One Name Only. Photo by Danny Nicholas

Playwright: Rueben Echoles. At: Black Ensemble Theater, 4450 N. Clark St. Tickets: 773-769-4451; www.blackensembletheater.org; $55-$65. Runs through: Nov. 11

The PG-rated sister of the bunker drama is the sorority house play—typically centered around a group of girls endowed with diverse temperaments (but uniform ambition) who undergo an array of personal crises/learning moments before finishing wiser and sometimes happier. The roots of Rueben Echoles’ musical pageant in such female-driven classics as Stage Door and Women In White render its premise immediately recognizable, even to theatergoers unfamiliar with the currently popular manifestations of this dynamic: the televised contest and the so-called “reality” show.

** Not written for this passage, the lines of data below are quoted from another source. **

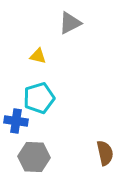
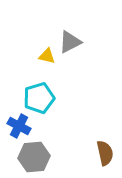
gray triangle: moved 19 px down
yellow triangle: moved 9 px right
blue cross: moved 3 px right, 5 px down; rotated 20 degrees clockwise
gray hexagon: rotated 8 degrees counterclockwise
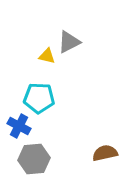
gray triangle: moved 1 px left
cyan pentagon: rotated 20 degrees clockwise
brown semicircle: rotated 90 degrees counterclockwise
gray hexagon: moved 2 px down
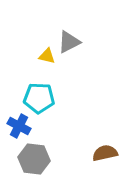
gray hexagon: rotated 12 degrees clockwise
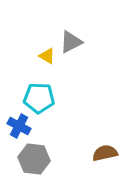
gray triangle: moved 2 px right
yellow triangle: rotated 18 degrees clockwise
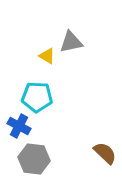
gray triangle: rotated 15 degrees clockwise
cyan pentagon: moved 2 px left, 1 px up
brown semicircle: rotated 55 degrees clockwise
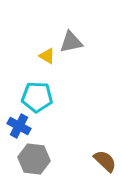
brown semicircle: moved 8 px down
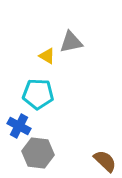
cyan pentagon: moved 1 px right, 3 px up
gray hexagon: moved 4 px right, 6 px up
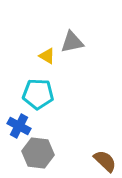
gray triangle: moved 1 px right
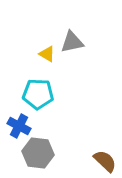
yellow triangle: moved 2 px up
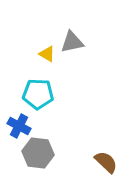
brown semicircle: moved 1 px right, 1 px down
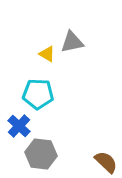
blue cross: rotated 15 degrees clockwise
gray hexagon: moved 3 px right, 1 px down
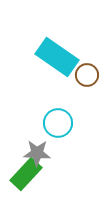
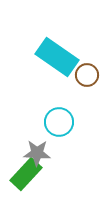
cyan circle: moved 1 px right, 1 px up
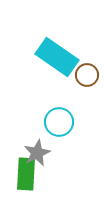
gray star: rotated 28 degrees counterclockwise
green rectangle: rotated 40 degrees counterclockwise
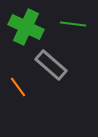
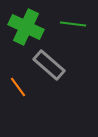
gray rectangle: moved 2 px left
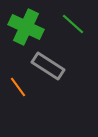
green line: rotated 35 degrees clockwise
gray rectangle: moved 1 px left, 1 px down; rotated 8 degrees counterclockwise
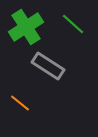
green cross: rotated 32 degrees clockwise
orange line: moved 2 px right, 16 px down; rotated 15 degrees counterclockwise
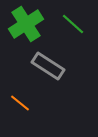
green cross: moved 3 px up
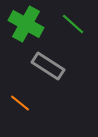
green cross: rotated 28 degrees counterclockwise
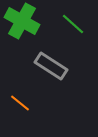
green cross: moved 4 px left, 3 px up
gray rectangle: moved 3 px right
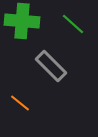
green cross: rotated 24 degrees counterclockwise
gray rectangle: rotated 12 degrees clockwise
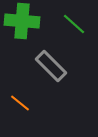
green line: moved 1 px right
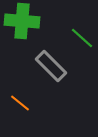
green line: moved 8 px right, 14 px down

The “One Name Only” competition giving Rueben Echoles’ musical pageant its title borrows chiefly from America’s Got Talent—whose squabbling judges, oily emcee and snapshot backstage interviews it invokes satirically, while the device of having the final contestants live communally in a mansion belonging to the recording company providing the prizes—is a nod to such faux docusoaps as Big Brother. The various levels of the sing-off under scrutiny incorporate assigned selections from the superstar repertoire—Aretha Franklin, Gladys Knight, Beyonce Knowles, Adele, the late Whitney Houston and others—guaranteeing a roster of pop anthems to stir the blood and pull forth the hankies.

Echoles has assembled a squad of fresh-on-the-scene belters and warblers to portray the contestants—cool cutthroat divas, scrappy ghetto mamas and sweet homebodies displaying the appropriate nervousness at first in order to highlight their growing confidence later, augmented by a few BET veterans playing much-missed kinfolk and “guest celebrities” (notably, Rashawn Thompson as an emcee no smarmier than his role requires). Robert Reddrick’s orchestra generates, almost literally, wall-to-wall melody that keeps our emotional intensity on the brink of fulmination, even without the television-studio cue cards exhorting spectators to enthusiastic expression of their endorsements—or disapproval, as the case may be.

Plot complications, such as they are, revolve around the usual gynocentric backstories—husbands, children, parents, power games and schoolgirl crushes—but you don’t need a plot when you have Dawn Bless channeling Patti LaBelle (garbed in a cocktail dress that makes you wish that costume designer Ruthanne Swanson had a retail shop) bringing the audience to its feet barely halfway into her transcendent rendition of the Hollywood classic “Over The Rainbow.” By the final full-cast chorus, your only unfulfilled desire is for a house big enough to invite the entire company (or at least the brass section) over after the show.